PanLineal: A new concept and pipeline of constructing and utilization linear pan-genome from de novo assembled genome
Install
git clone https://github.com/lipingfangs/Panlineal.git
cd Panlineal
python setup.py install
Attention
This Pipeline rely on Mummer, Lastz, bowtie2, samtools and svmu; Users need to write path of these at file location.lg
This pipeline only support one-line .fasta format
For example
Support this:
1dna_chromosomechromosome_IRGSP-1.0_1_1_43270923_1REF NNNNNNNNNNNNNNNNNNNNNNNNNNNNNNNNNNNNNNNNNNNNNNNNNNNNNNNNNNNNNNNNNNNNNNNNNNNNN
But not this
1dna_chromosomechromosome_IRGSP-1.0_1_1_43270923_1REF NNNNNNNNNNNNNNNNNNNNNNNNNNNNNNNNNNNNNNNNNNNNNNNNNNNNNN NNNNNNNNNNNNNNNNNNNNNNNNNNNNNNNNNNNNNNNNNNNNNNNNNNNNNN NNNNNNNNNNNNNNNNNNNNNNNNNNNNNNNN
Script goone.py in this package is able to convey these format
usage:
python goone.py <in.fasta> <out.fasta>
Usage for this programme: These programme was divided into Pan-genome forming(Panlineal.py) and SVs mapping(mappingtools.py). Create a optimal reference genome based on short reads from pan-genome (bestref.py)
Panlineal.py -h ;for help
usage: Panlineal.py [-h] [-p PAIRGUIDE] [-t THREADS] [-all {yes,no}]
[-o OUTPUT] [-f FLITERSIZE] [-l LOCATION] [-r RANGEFLITER]
[-merge {yes,no}] [-clean {yes,no}] [--version]

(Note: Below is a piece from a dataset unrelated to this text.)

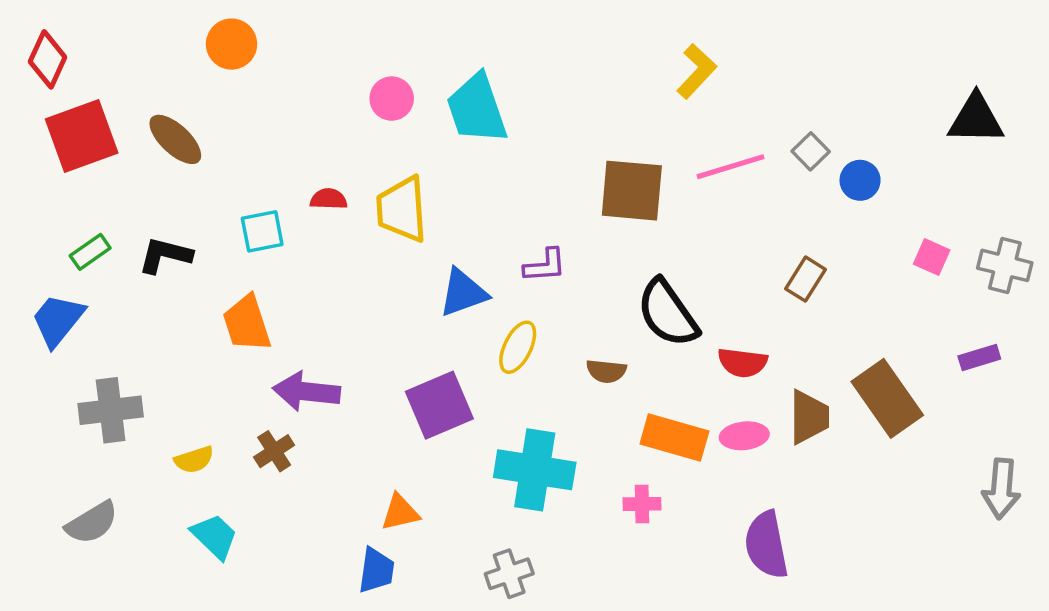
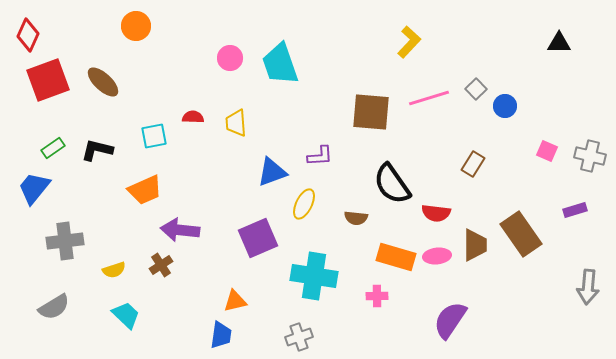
black triangle: (976, 119) -> (559, 43), moved, size x0.7
yellow trapezoid: (402, 209) -> (236, 123), size x0.7
orange trapezoid: (247, 323) -> (145, 190), turned -96
purple semicircle: (766, 545) -> (450, 320), turned 45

Create one-by-one read-pairs and sv compare example: Panlineal.py -l location.lg -p example.pair.cfg -t 20 -all yes -o refquery -f 1000 -clean yes
optional arguments:
-h, --help show this help message and exit
-p PAIRGUIDE, --pairguide PAIRGUIDE
input your pairguide file
-t THREADS, --threads THREADS
how many thread do you want to use
-all {yes,no}, --runall {yes,no}
if yes: run multiple sequence of whole process,
generate the pan genome file; if no:just splice;
default yes
-o OUTPUT, --output OUTPUT
name of the pan-genome output: <-o>.fasta
-f FLITERSIZE, --flitersize FLITERSIZE
fliter size of SV; default 1000
-l LOCATION, --location LOCATION
location of software "mummer" "lastz" and "svmu
-r RANGEFLITER, --rangefliter RANGEFLITER
SVs distance between red and query; default 1000000
-merge {yes,no}, --merge {yes,no}
merge .goc and generate the final location file;
default yes
-clean {yes,no}, --clean {yes,no}
Clean all of the middle file!; default no
--version show program's version number and exit
mappingtools.py -h ;for help
usage: mappingtools.py [-h] [-i INPAN] [-t THREADS] [-b INBASE] [-1 PAIREND1]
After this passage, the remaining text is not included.